Saved entries:
---

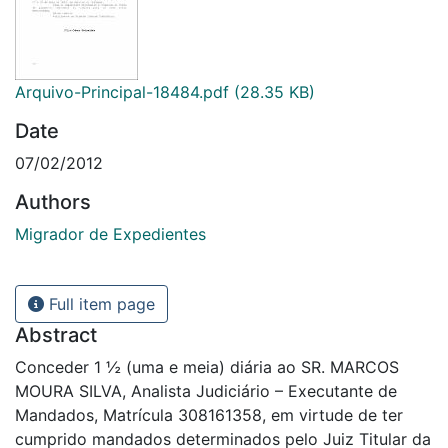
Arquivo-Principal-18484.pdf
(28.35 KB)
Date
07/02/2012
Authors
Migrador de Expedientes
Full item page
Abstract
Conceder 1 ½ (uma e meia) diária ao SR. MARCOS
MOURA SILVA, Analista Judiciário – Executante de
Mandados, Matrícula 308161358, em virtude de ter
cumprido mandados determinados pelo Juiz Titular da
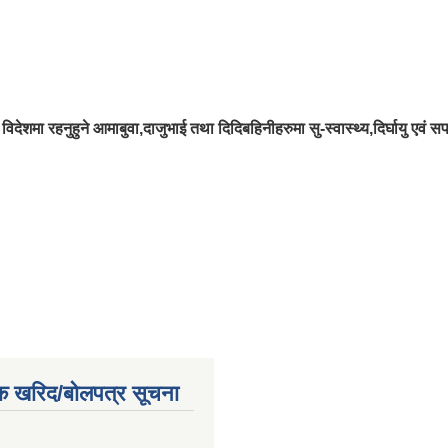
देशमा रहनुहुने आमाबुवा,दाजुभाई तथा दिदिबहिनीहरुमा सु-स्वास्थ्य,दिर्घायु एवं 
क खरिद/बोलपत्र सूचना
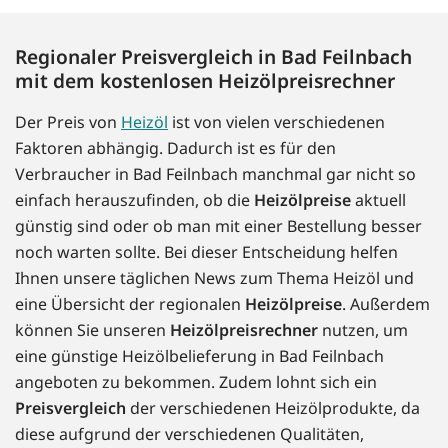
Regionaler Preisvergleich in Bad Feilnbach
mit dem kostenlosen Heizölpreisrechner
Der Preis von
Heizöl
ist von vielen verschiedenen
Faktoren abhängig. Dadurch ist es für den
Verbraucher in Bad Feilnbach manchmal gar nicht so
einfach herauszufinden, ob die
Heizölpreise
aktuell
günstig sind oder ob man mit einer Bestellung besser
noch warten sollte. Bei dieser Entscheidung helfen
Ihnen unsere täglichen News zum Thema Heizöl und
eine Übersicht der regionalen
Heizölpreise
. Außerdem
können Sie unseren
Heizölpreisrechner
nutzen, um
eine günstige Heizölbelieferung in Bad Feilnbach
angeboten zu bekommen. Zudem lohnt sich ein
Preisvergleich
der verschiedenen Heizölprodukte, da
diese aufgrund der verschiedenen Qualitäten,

---

▶ What to produce: Reproduce the lines from the one containing "eine günstige Heizölbelieferung" to the end of the entries, keeping both ends and adding nothing.

▶ The answer:
eine günstige Heizölbelieferung in Bad Feilnbach
angeboten zu bekommen. Zudem lohnt sich ein
Preisvergleich
der verschiedenen Heizölprodukte, da
diese aufgrund der verschiedenen Qualitäten,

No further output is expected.